From: Tejun Heo <tj@kernel.org>
To: Pierre Ossman <pierre-list@ossman.eu>
Cc: linux-ide@vger.kernel.org, linux-kernel@vger.kernel.org
Subject: Re: Strange read data corruption on ext4/LVM/md
Date: Thu, 20 May 2010 11:42:29 +0200 [thread overview]
Message-ID: <4BF50405.4070706@kernel.org> (raw)

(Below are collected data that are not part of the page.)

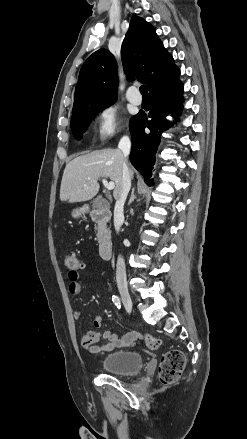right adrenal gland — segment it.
I'll use <instances>...</instances> for the list:
<instances>
[{
  "label": "right adrenal gland",
  "instance_id": "1",
  "mask_svg": "<svg viewBox=\"0 0 247 439\" xmlns=\"http://www.w3.org/2000/svg\"><path fill=\"white\" fill-rule=\"evenodd\" d=\"M135 188H132L131 197L128 201V205H130L137 197L134 194Z\"/></svg>",
  "mask_w": 247,
  "mask_h": 439
}]
</instances>
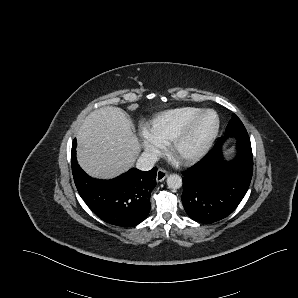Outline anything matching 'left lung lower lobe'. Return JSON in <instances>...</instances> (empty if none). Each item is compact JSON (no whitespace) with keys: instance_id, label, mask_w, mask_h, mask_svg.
<instances>
[{"instance_id":"0a47b994","label":"left lung lower lobe","mask_w":298,"mask_h":298,"mask_svg":"<svg viewBox=\"0 0 298 298\" xmlns=\"http://www.w3.org/2000/svg\"><path fill=\"white\" fill-rule=\"evenodd\" d=\"M237 138L238 154L231 162L222 156V144ZM253 173V156L246 129L226 132L211 151L183 172L184 209L193 220L209 224L227 217L243 199Z\"/></svg>"}]
</instances>
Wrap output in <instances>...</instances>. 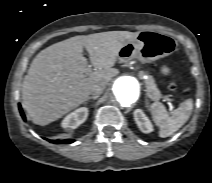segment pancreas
Here are the masks:
<instances>
[{
	"instance_id": "obj_1",
	"label": "pancreas",
	"mask_w": 212,
	"mask_h": 183,
	"mask_svg": "<svg viewBox=\"0 0 212 183\" xmlns=\"http://www.w3.org/2000/svg\"><path fill=\"white\" fill-rule=\"evenodd\" d=\"M144 82H145L147 96L154 101L159 100L161 98V93L159 89L157 88L153 77L149 76Z\"/></svg>"
}]
</instances>
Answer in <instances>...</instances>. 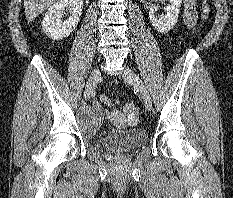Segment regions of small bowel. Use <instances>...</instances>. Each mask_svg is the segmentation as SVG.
<instances>
[{"label": "small bowel", "mask_w": 233, "mask_h": 198, "mask_svg": "<svg viewBox=\"0 0 233 198\" xmlns=\"http://www.w3.org/2000/svg\"><path fill=\"white\" fill-rule=\"evenodd\" d=\"M184 24L187 28H191L195 25L197 20L195 1L184 0V12H183Z\"/></svg>", "instance_id": "c3829d8e"}]
</instances>
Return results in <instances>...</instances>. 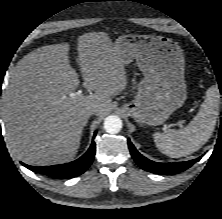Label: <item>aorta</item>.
Listing matches in <instances>:
<instances>
[{"label":"aorta","mask_w":222,"mask_h":219,"mask_svg":"<svg viewBox=\"0 0 222 219\" xmlns=\"http://www.w3.org/2000/svg\"><path fill=\"white\" fill-rule=\"evenodd\" d=\"M104 129L110 134H116L122 129V120L116 115H110L104 120Z\"/></svg>","instance_id":"762f6f07"}]
</instances>
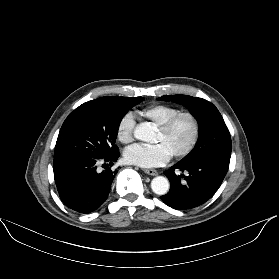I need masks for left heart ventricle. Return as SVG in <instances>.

In-Reply-To: <20100520112945.61bf9705@mjolnir.ossman.eu>
Hello,
On 05/20/2010 11:29 AM, Pierre Ossman wrote:
> The machine is rather crammed right now, with one controller in each of
> the three available pci-e slots (5 disks). I am running continuous tests
> on the disks right now though to see if the problems is on all disks or
> just some. If just one slot is causing problems then we should see some
> results there.
I see.
> When you say FIS corruption, do you mean corruption in the sense of
Oh, not FIS, FIS is the name for SATA packets. I meant the PCI-e
packets. How were they called... yeap TLPs.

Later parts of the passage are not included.